Customer Analytics May 4, 2026 Published project
Retail Segmentation & Market Basket Analysis

Customer segmentation and association-rule analytics

This project combines RFM customer segmentation with market basket analysis to connect unsupervised learning outputs to practical customer and product decisions.

PythonPandasScikit-learnK-MeansAprioriAssociation Rules

Challenge

  • Retail transaction data needs cleaning before customer behavior becomes meaningful.
  • Customer segmentation and basket analysis answer different business questions.
  • Analytical outputs need interpretation that maps clusters and rules to practical actions.

System architecture

Transactions
RFM features
Customer clusters
Association rules

Data and inputs

UCI Online Retail data with 541,909 raw rows, 25,900 invoices, 4,372 customers, and 4,070 unique products.

Technical approach

  • Clean missing customer IDs, cancellations, invalid quantities, and invalid prices.
  • Create Recency, Frequency, and Monetary features and compare clustering approaches.
  • Build a France transaction matrix and run Apriori association-rule mining.
  • Interpret segments and rules as retention, reactivation, cross-selling, and loyalty opportunities.

Evaluation and results

Key indicators

541,909 raw rows

Key indicators

3 customer segments

Key indicators

23 final association rules

  • K-Means produced three customer segments with silhouette 0.4599.
  • The final setup identified Regular, Dormant/At-Risk, and VIP/High-Value customers.
  • Market basket analysis produced 23 final rules after support, confidence, and lift filtering.

Implementation and code

Implementation focus

The implementation connects data preparation, modeling, evaluation, and interpretation in a structured workflow that makes the technical decisions clear.

Source code

The code is available for exploring the implementation details and extending the experiment when needed.

Open source code

Scope and responsible use

The project is a focused modeling and evaluation study.

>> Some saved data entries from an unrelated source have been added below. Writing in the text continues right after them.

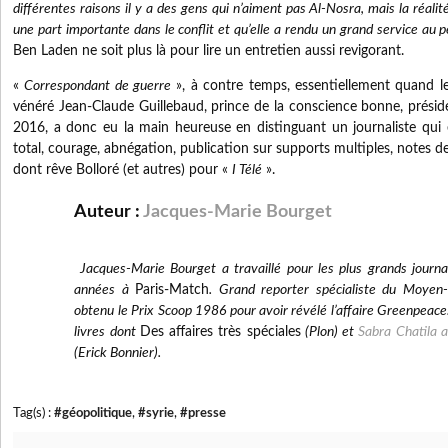
différentes raisons il y a des gens qui n’aiment pas Al-Nosra, mais la réalit
une part importante dans le conflit et qu’elle a rendu un grand service au p
Ben Laden ne soit plus là pour lire un entretien aussi revigorant.
«
Correspondant de guerre
», à contre temps, essentiellement quand l
vénéré Jean-Claude Guillebaud, prince de la conscience bonne, présid
2016, a donc eu la main heureuse en distinguant un journaliste qu
total, courage, abnégation, publication sur supports multiples, notes de
dont rêve Bolloré (et autres) pour «
I Télé
».
Auteur :
Jacques-Marie Bourget
Jacques-Marie Bourget a travaillé pour les plus grands journ
années à
Paris-Match
. Grand reporter spécialiste du Moyen
obtenu le Prix Scoop 1986 pour avoir révélé l’affaire Greenpeace
livres dont
Des affaires très spéciales
(Plon) et
Sabra Chatila 
(Erick Bonnier).
Tag(s) :
#géopolitique
,
#syrie
,
#presse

Broader use should be supported by validation on additional data, robustness checks, monitoring, and domain-specific evaluation.

Future development

  • Compare additional clustering methods and stability checks.
  • Add cohort analysis and customer lifetime value features.
  • Turn rules into ranked recommendation candidates with clearer business constraints.

Technical contribution

The project connects unsupervised learning with business interpretation across customer behavior and product relationships.